According to any embodiment, the composition may further comprise a solvent. Suitable solvents include, but are not limited to, propylene glycol monomethyl ether acetate, tripropylene glycol methyl ether, tripropylene glycol n-butyl ether, propylene glycol methyl ether, propylene glycol phenyl ether, propylene glycol n-butyl ether, propylene glycol diacetate, dipropylene glycol ethylene glycol methyl ether, dipropylene glycol n-propyl ether, dipropylene glycol n-butyl ether, dipropylene glycol dimethyl ether, and mixtures of two or more thereof.

According to any embodiment, the composition may further comprise nanoparticles. Suitable nanoparticles include, but are not limited to, organic cation-modified phyllosilicates, tiO ₂ 、ZnO、Ag、Si0 ₂ 、Fe ₃ 0 ₄ 、CaC0 ₃ 、A1 ₂ 0 ₃ 、Mg(OH) ₂ 、Al(OH) ₃ 、Ce0 ₂ 、Mn0 ₂ Cellulose, graphene, carbon fibers, carbon nanotubes, chloretone, montmorillonite, hectorite, saponite, and the like, and mixtures of two or more thereof. In any embodiment, the nanoparticles may be an organic cation-modified phyllosilicate. In any embodiment, the organic cation-modified phyllosilicate is an alkylammonium cation-exchanged montmorillonite.

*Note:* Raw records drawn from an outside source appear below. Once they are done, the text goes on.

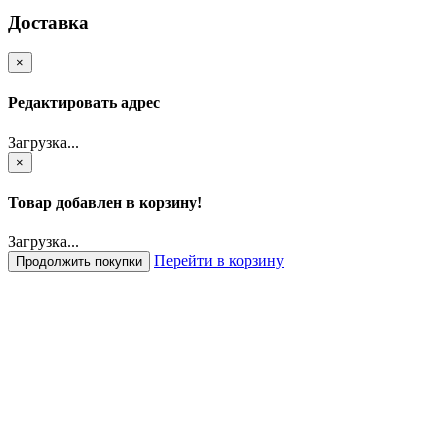
Доставка
×
Редактировать адрес
Загрузка...
×
Товар добавлен в корзину!
Загрузка...
Перейти в корзину
Продолжить покупки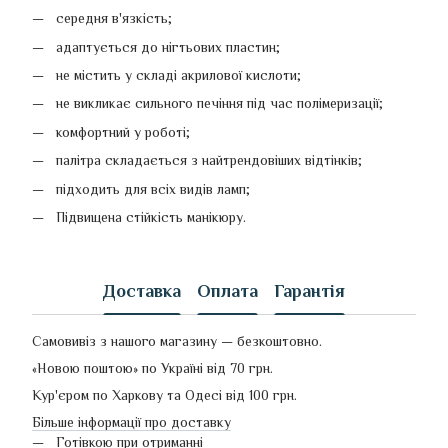
середня в'язкість;
адаптується до нігтьових пластин;
не містить у складі акрилової кислоти;
не викликає сильного печіння під час полімеризації;
комфортний у роботі;
палітра складається з найтрендовіших відтінків;
підходить для всіх видів ламп;
Підвищена стійкість манікюру.
Доставка
Оплата
Гарантія
Самовивіз з нашого магазину — безкоштовно.
«Новою поштою» по Україні від 70 грн.
Кур'єром по Харкову та Одесі від 100 грн.
Більше інформації про доставку
Готівкою при отриманні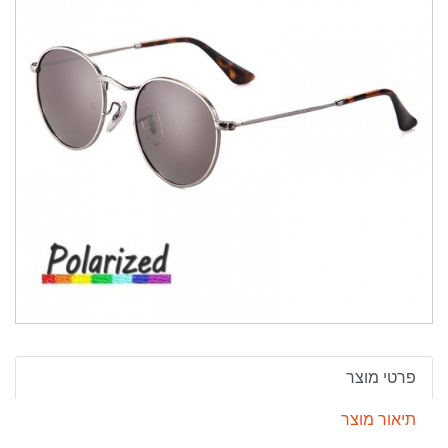
פרטי מוצר
תיאור מוצר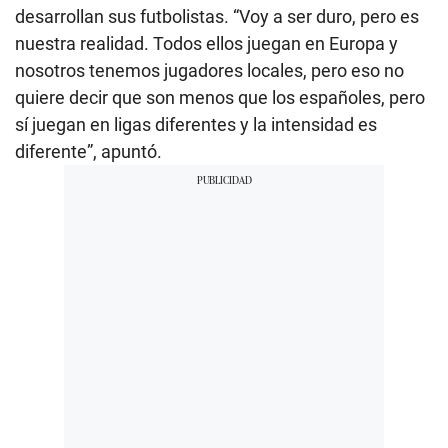
desarrollan sus futbolistas. “Voy a ser duro, pero es
nuestra realidad. Todos ellos juegan en Europa y
nosotros tenemos jugadores locales, pero eso no
quiere decir que son menos que los españoles, pero
sí juegan en ligas diferentes y la intensidad es
diferente”, apuntó.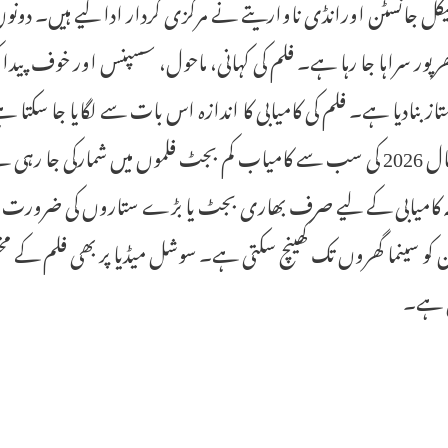
ئیکل جانسٹن اورانڈی ناواریتے نے مرکزی کردار ادا کیے ہیں۔ دونوں
پور سراہا جا رہا ہے۔ فلم کی کہانی، ماحول، سسپنس اور خوف پیدا 
از بنادیا ہے۔ فلم کی کامیابی کا اندازہ اس بات سے لگایا جا سکتا 
اور سال 2026 کی سب سے کامیاب کم بجٹ فلموں میں شمارکی جا ر
 کامیابی کے لیے صرف بھاری بجٹ یا بڑے ستاروں کی ضرورت نہیں 
 کو سینما گھروں تک کھینچ سکتی ہے۔ سوشل میڈیا پر بھی فلم کے مخ
 ہے۔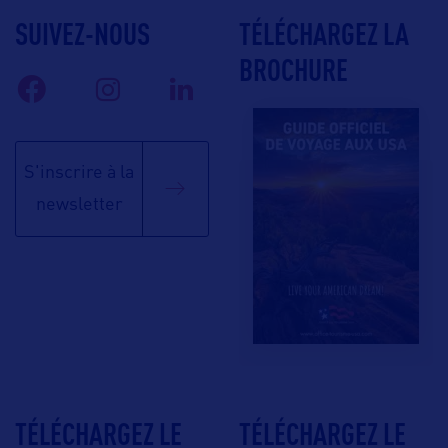
SUIVEZ-NOUS
TÉLÉCHARGEZ LA
BROCHURE
S'inscrire à la
newsletter
TÉLÉCHARGEZ LE
TÉLÉCHARGEZ LE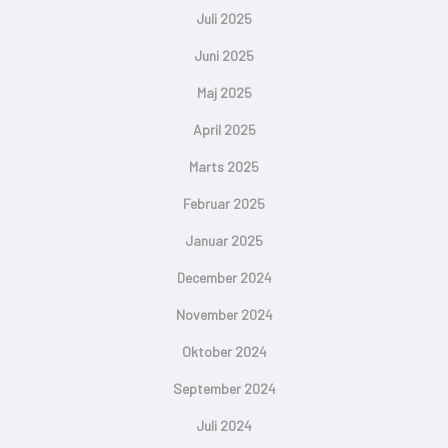
Juli 2025
Juni 2025
Maj 2025
April 2025
Marts 2025
Februar 2025
Januar 2025
December 2024
November 2024
Oktober 2024
September 2024
Juli 2024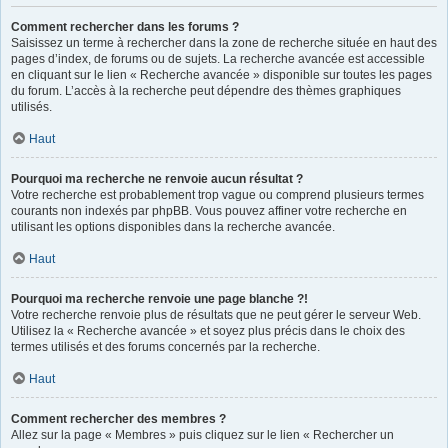
Comment rechercher dans les forums ?
Saisissez un terme à rechercher dans la zone de recherche située en haut des
pages d’index, de forums ou de sujets. La recherche avancée est accessible
en cliquant sur le lien « Recherche avancée » disponible sur toutes les pages
du forum. L’accès à la recherche peut dépendre des thèmes graphiques
utilisés.
Haut
Pourquoi ma recherche ne renvoie aucun résultat ?
Votre recherche est probablement trop vague ou comprend plusieurs termes
courants non indexés par phpBB. Vous pouvez affiner votre recherche en
utilisant les options disponibles dans la recherche avancée.
Haut
Pourquoi ma recherche renvoie une page blanche ?!
Votre recherche renvoie plus de résultats que ne peut gérer le serveur Web.
Utilisez la « Recherche avancée » et soyez plus précis dans le choix des
termes utilisés et des forums concernés par la recherche.
Haut
Comment rechercher des membres ?
Allez sur la page « Membres » puis cliquez sur le lien « Rechercher un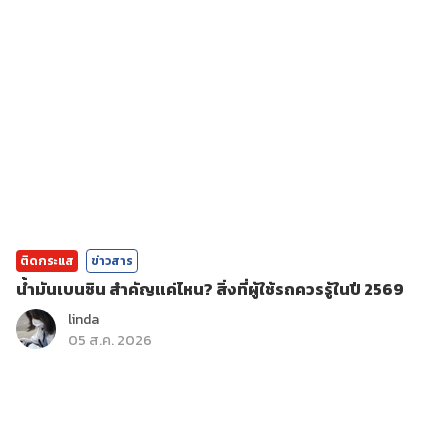
ติดกระแส
ข่าวสาร
น้ำมันเบนซิน สำคัญแค่ไหน? สิ่งที่ผู้ใช้รถควรรู้ในปี 2569
linda
05 ส.ค. 2026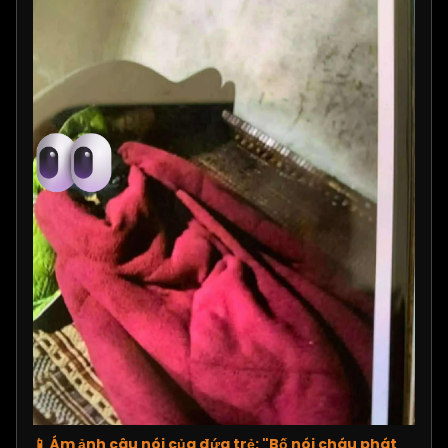
📱 Ám ảnh câu nói của đứa trẻ: "Bố nói cháu phát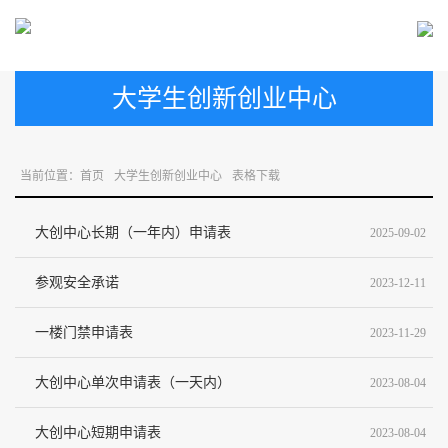
大学生创新创业中心
当前位置：
首页
大学生创新创业中心
表格下载
大创中心长期（一年内）申请表
2025-09-02
参观安全承诺
2023-12-11
一楼门禁申请表
2023-11-29
大创中心单次申请表（一天内）
2023-08-04
大创中心短期申请表
2023-08-04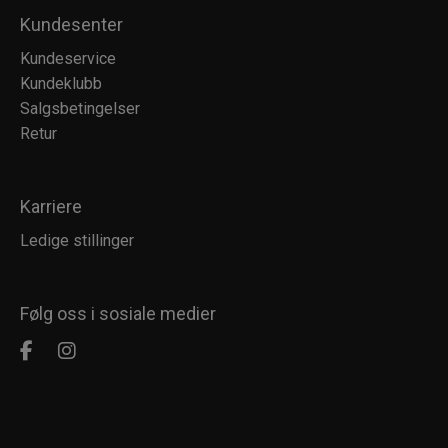
Kundesenter
Kundeservice
Kundeklubb
Salgsbetingelser
Retur
Karriere
Ledige stillinger
Følg oss i sosiale medier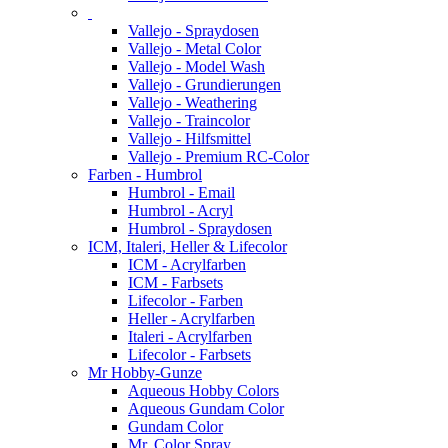
Vallejo - Spraydosen
Vallejo - Metal Color
Vallejo - Model Wash
Vallejo - Grundierungen
Vallejo - Weathering
Vallejo - Traincolor
Vallejo - Hilfsmittel
Vallejo - Premium RC-Color
Farben - Humbrol
Humbrol - Email
Humbrol - Acryl
Humbrol - Spraydosen
ICM, Italeri, Heller & Lifecolor
ICM - Acrylfarben
ICM - Farbsets
Lifecolor - Farben
Heller - Acrylfarben
Italeri - Acrylfarben
Lifecolor - Farbsets
Mr Hobby-Gunze
Aqueous Hobby Colors
Aqueous Gundam Color
Gundam Color
Mr. Color Spray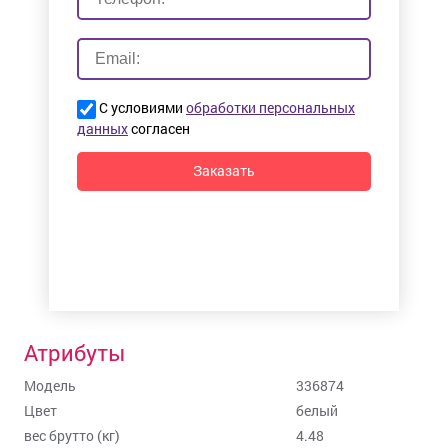
С условиями
обработки персональных
данных
согласен
Заказать
Атрибуты
Модель
336874
Цвет
белый
вес брутто (кг)
4.48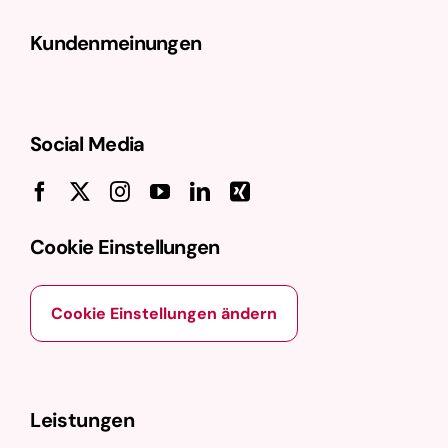
Kundenmeinungen
Social Media
Cookie Einstellungen
Cookie Einstellungen ändern
Leistungen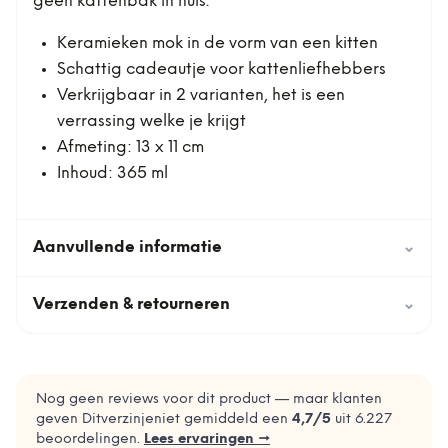
geen kattenbak in huis.
Keramieken mok in de vorm van een kitten
Schattig cadeautje voor kattenliefhebbers
Verkrijgbaar in 2 varianten, het is een
verrassing welke je krijgt
Afmeting: 13 x 11 cm
Inhoud: 365 ml
Aanvullende informatie
⌄
Verzenden & retourneren
⌄
Nog geen reviews voor dit product — maar klanten
geven Ditverzinjeniet gemiddeld een
4,7
/5
uit
6.227
beoordelingen.
Lees ervaringen →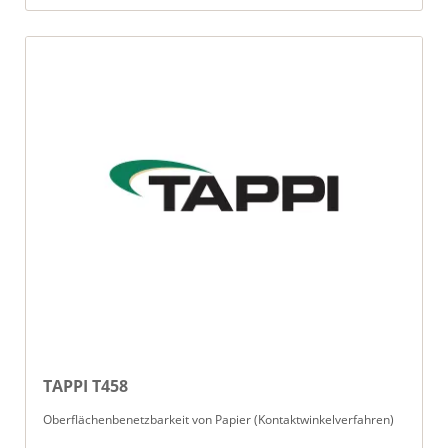
TAPPI T458
Oberflächenbenetzbarkeit von Papier (Kontaktwinkelverfahren)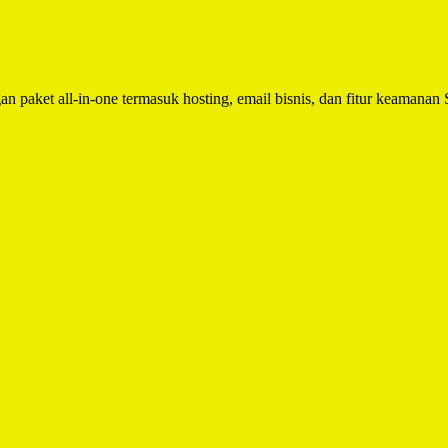
n paket all-in-one termasuk hosting, email bisnis, dan fitur keamanan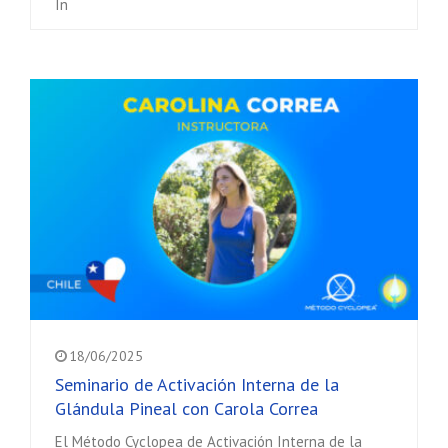
In
18/06/2025
Seminario de Activación Interna de la
Glándula Pineal con Carola Correa
El Método Cyclopea de Activación Interna de la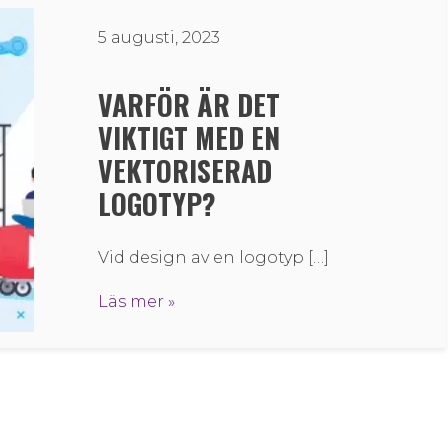
5 augusti, 2023
VARFÖR ÄR DET
VIKTIGT MED EN
VEKTORISERAD
LOGOTYP?
Vid design av en logotyp […]
Läs mer »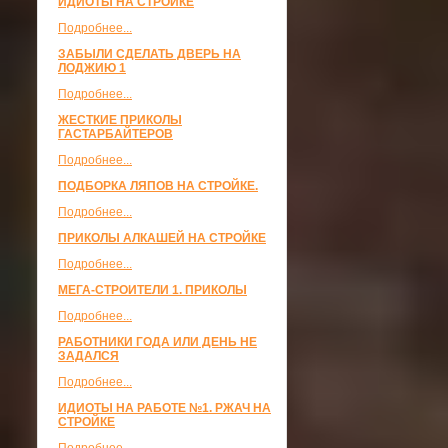
ИДИОТЫ НА СТРОЙКЕ
Подробнее...
ЗАБЫЛИ СДЕЛАТЬ ДВЕРЬ НА
ЛОДЖИЮ 1
Подробнее...
ЖЕСТКИЕ ПРИКОЛЫ
ГАСТАРБАЙТЕРОВ
Подробнее...
ПОДБОРКА ЛЯПОВ НА СТРОЙКЕ.
Подробнее...
ПРИКОЛЫ АЛКАШЕЙ НА СТРОЙКЕ
Подробнее...
МЕГА-СТРОИТЕЛИ 1. ПРИКОЛЫ
Подробнее...
РАБОТНИКИ ГОДА ИЛИ ДЕНЬ НЕ
ЗАДАЛСЯ
Подробнее...
ИДИОТЫ НА РАБОТЕ №1. РЖАЧ НА
СТРОЙКЕ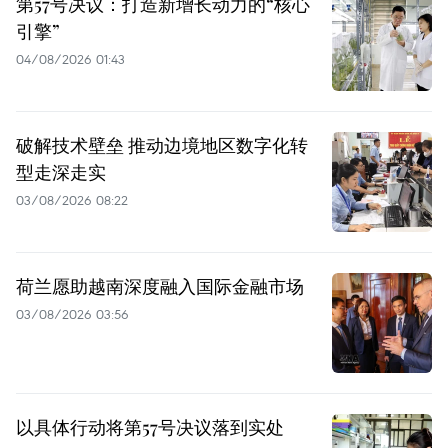
第57号决议：打造新增长动力的“核心
引擎”
04/08/2026 01:43
破解技术壁垒 推动边境地区数字化转
型走深走实
03/08/2026 08:22
荷兰愿助越南深度融入国际金融市场
03/08/2026 03:56
以具体行动将第57号决议落到实处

According to any embodiment, the composition may further comprise a performance modifier. Suitable performance modifiers include, but are not limited to, thiols, silyl acrylates, and thiol-functional silanes. In any embodiment, the performance modifier is a thiol. For example, suitable thiols include, but are not limited to, 1-pentanethiol, 1-hexanethiol, 1-heptanethiol, 1-octanethiol, 1-decanethiol, 1-hexadecanethiol, 1-octadecanethiol, cyclohexanethiol, eicosanethiol, docosanethiol, tetracosanethiol, hexacosanethiol, octacosanethiol, tert-dodecanethiol, methyl thioglycolate, methyl 3-mercaptopropionate, ethyl thioglycolate, butyl 3-mercaptopropionate, isooctyl thioglycolate, isooctyl 3-mercaptopropionate, isodecyl thioglycolate, isodecyl 3-mercaptopropionate, dodecyl thioglycolate, dodecyl 3-mercaptopropionate, octadecyl thioglycolate, octadecyl 3-mercaptopropionate, thioglycolic acid, 3-mercaptopropionic acid, and mixtures of two or more thereof.

In any embodiment, the performance modifier may be a thio-functional silane. For example, suitable thio-functional silanes include, but are not limited to, bis (3-triethoxysilylpropyl) -tetrasulfide, gamma-mercaptopropyltrimethoxysilane, gamma-mercaptopropyltriethoxysilane, and mixtures of two or more thereof.

According to any embodiment, the composition may further include an ethylenically functional or non-functional non-urethane oligomer, which may further enhance the mechanical and chemical properties of the compositions of the present technology. Suitable non-urethane oligomers include, but are not limited to, epoxy resins, ethoxylated or propoxylated epoxy resins, polyesters, polyethers, polyketones, and mixtures of two or more thereof.

Applying the composition to obtain the three-dimensional article may comprise depositing the composition. In any embodiment, applying may include depositing a first layer of the composition and a second layer of the composition onto the first layer and subsequent successive layers to obtain the 3D article. Such deposition may include one or more methods including, but not limited to, UV inkjet printing, SLA, continuous Liquid Interface Production (CLIP), and DLP. Other applications of the compositions include, but are not limited to, other coating and ink applications for printing, packaging, automotive, furniture, optical fiber, and electronics.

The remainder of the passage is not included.